**Problem description**
I'd like every entry transcribed word for word, with no pictures.

(Saved entries)
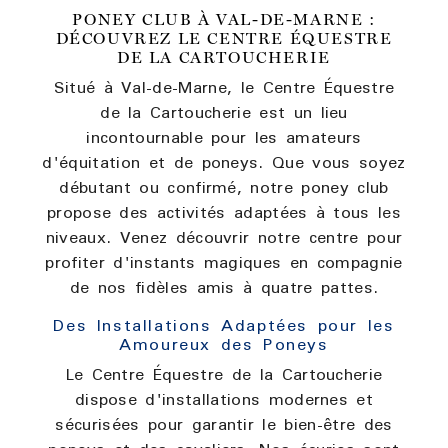
PONEY CLUB À VAL-DE-MARNE :
DÉCOUVREZ LE CENTRE ÉQUESTRE
DE LA CARTOUCHERIE
Situé à Val-de-Marne, le Centre Équestre
de la Cartoucherie est un lieu
incontournable pour les amateurs
d'équitation et de poneys. Que vous soyez
débutant ou confirmé, notre poney club
propose des activités adaptées à tous les
niveaux. Venez découvrir notre centre pour
profiter d'instants magiques en compagnie
de nos fidèles amis à quatre pattes.
Des Installations Adaptées pour les
Amoureux des Poneys
Le Centre Équestre de la Cartoucherie
dispose d'installations modernes et
sécurisées pour garantir le bien-être des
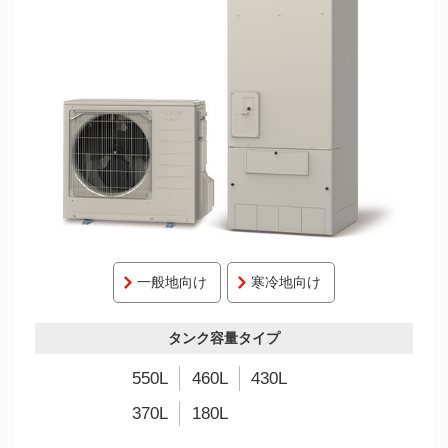
一般地向け
寒冷地向け
タンク容量タイプ
550L
460L
430L
370L
180L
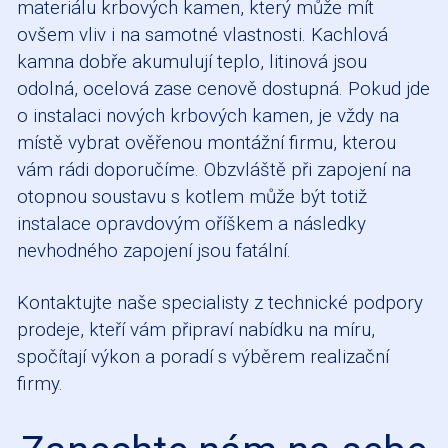
materiálu krbových kamen, který může mít
ovšem vliv i na samotné vlastnosti. Kachlová
kamna dobře akumulují teplo, litinová jsou
odolná, ocelová zase cenově dostupná. Pokud jde
o instalaci nových krbových kamen, je vždy na
místě vybrat ověřenou montážní firmu, kterou
vám rádi doporučíme. Obzvláště při zapojení na
otopnou soustavu s kotlem může být totiž
instalace opravdovým oříškem a následky
nevhodného zapojení jsou fatální.
Kontaktujte naše specialisty z technické podpory
prodeje, kteří vám připraví nabídku na míru,
spočítají výkon a poradí s výběrem realizační
firmy.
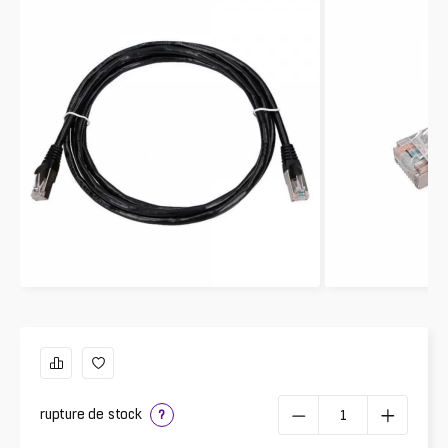
rupture de stock
?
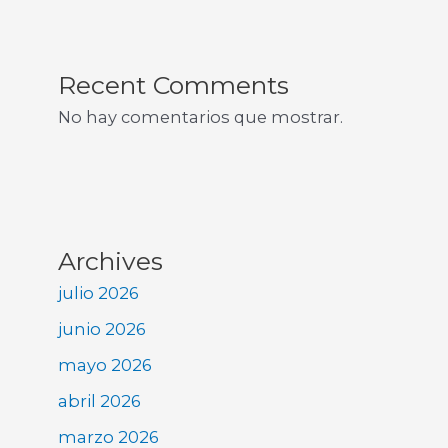
Recent Comments
No hay comentarios que mostrar.
Archives
julio 2026
junio 2026
mayo 2026
abril 2026
marzo 2026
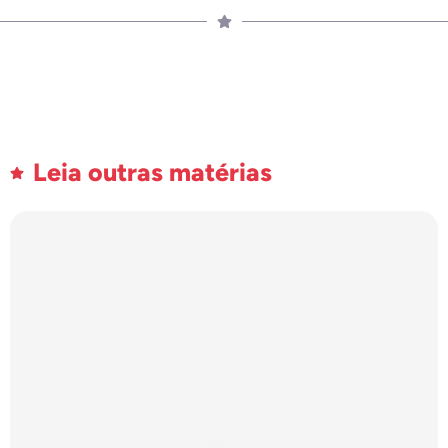
Leia outras matérias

**Exercise output**
PONEY CLUB À VAL-DE-MARNE :
DÉCOUVREZ LE CENTRE ÉQUESTRE
DE LA CARTOUCHERIE
Situé à Val-de-Marne, le Centre Équestre
de la Cartoucherie est un lieu
incontournable pour les amateurs
d'équitation et de poneys. Que vous soyez
débutant ou confirmé, notre poney club
propose des activités adaptées à tous les
niveaux. Venez découvrir notre centre pour
profiter d'instants magiques en compagnie
de nos fidèles amis à quatre pattes.
Des Installations Adaptées pour les
Amoureux des Poneys
Le Centre Équestre de la Cartoucherie
dispose d'installations modernes et
sécurisées pour garantir le bien-être des
一般地向け
寒冷地向け
タンク容量タイプ
550L
460L
430L
370L
180L
materiálu krbových kamen, který může mít
ovšem vliv i na samotné vlastnosti. Kachlová
kamna dobře akumulují teplo, litinová jsou
odolná, ocelová zase cenově dostupná. Pokud jde
o instalaci nových krbových kamen, je vždy na
místě vybrat ověřenou montážní firmu, kterou
vám rádi doporučíme. Obzvláště při zapojení na
otopnou soustavu s kotlem může být totiž
instalace opravdovým oříškem a následky
nevhodného zapojení jsou fatální.
Kontaktujte naše specialisty z technické podpory
prodeje, kteří vám připraví nabídku na míru,
spočítají výkon a poradí s výběrem realizační
firmy.
rupture de stock
?
Recent Comments
No hay comentarios que mostrar.
Archives
julio 2026
junio 2026
mayo 2026
abril 2026
marzo 2026
Leia outras matérias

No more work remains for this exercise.